* **ABOUT THIS EXERCISE**: The records that follow are to be transcribed in full, without their images.

* **INFORMATION PROVIDED**:
──────────
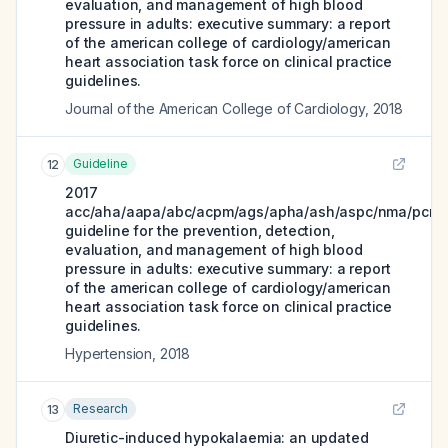
evaluation, and management of high blood
pressure in adults: executive summary: a report
of the american college of cardiology/american
heart association task force on clinical practice
guidelines.
Journal of the American College of Cardiology
,
2018
Guideline
12
2017
acc/aha/aapa/abc/acpm/ags/apha/ash/aspc/nma/pcna
guideline for the prevention, detection,
evaluation, and management of high blood
pressure in adults: executive summary: a report
of the american college of cardiology/american
heart association task force on clinical practice
guidelines.
Hypertension
,
2018
Research
13
Diuretic-induced hypokalaemia: an updated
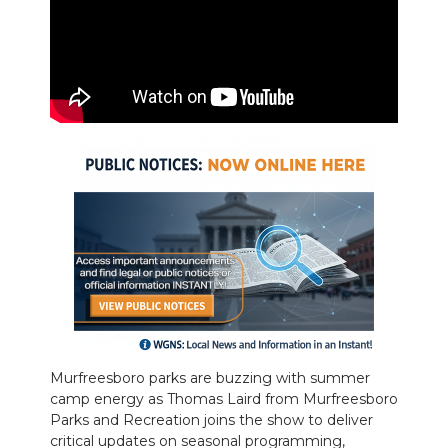
PODCASTS
ABOUT
SUBMIT
NEWSLETTER
SEARCH
Murfreesboro parks are buzzing with summer
camp energy as Thomas Laird from Murfreesboro
Parks and Recreation joins the show to deliver
critical updates on seasonal programming,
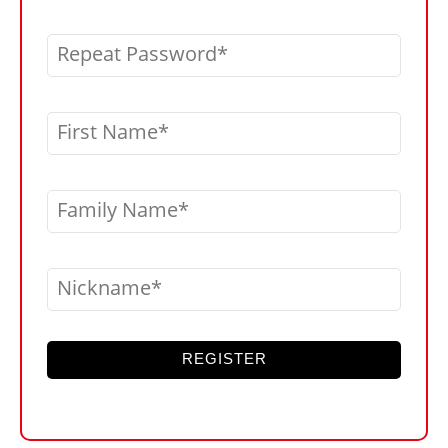
Repeat Password
First Name
Family Name
Nickname
REGISTER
──────────
* **ANSWER FOR THIS EXERCISE**:
evaluation, and management of high blood
pressure in adults: executive summary: a report
of the american college of cardiology/american
heart association task force on clinical practice
guidelines.
Journal of the American College of Cardiology
,
2018
Guideline
12
2017
acc/aha/aapa/abc/acpm/ags/apha/ash/aspc/nma/pcna
guideline for the prevention, detection,
evaluation, and management of high blood
pressure in adults: executive summary: a report
of the american college of cardiology/american
heart association task force on clinical practice
guidelines.
Hypertension
,
2018
Research
13
Diuretic-induced hypokalaemia: an updated
PODCASTS
ABOUT
SUBMIT
NEWSLETTER
SEARCH
Murfreesboro parks are buzzing with summer
camp energy as Thomas Laird from Murfreesboro
Parks and Recreation joins the show to deliver
critical updates on seasonal programming,
Repeat Password
First Name
Family Name
Nickname
REGISTER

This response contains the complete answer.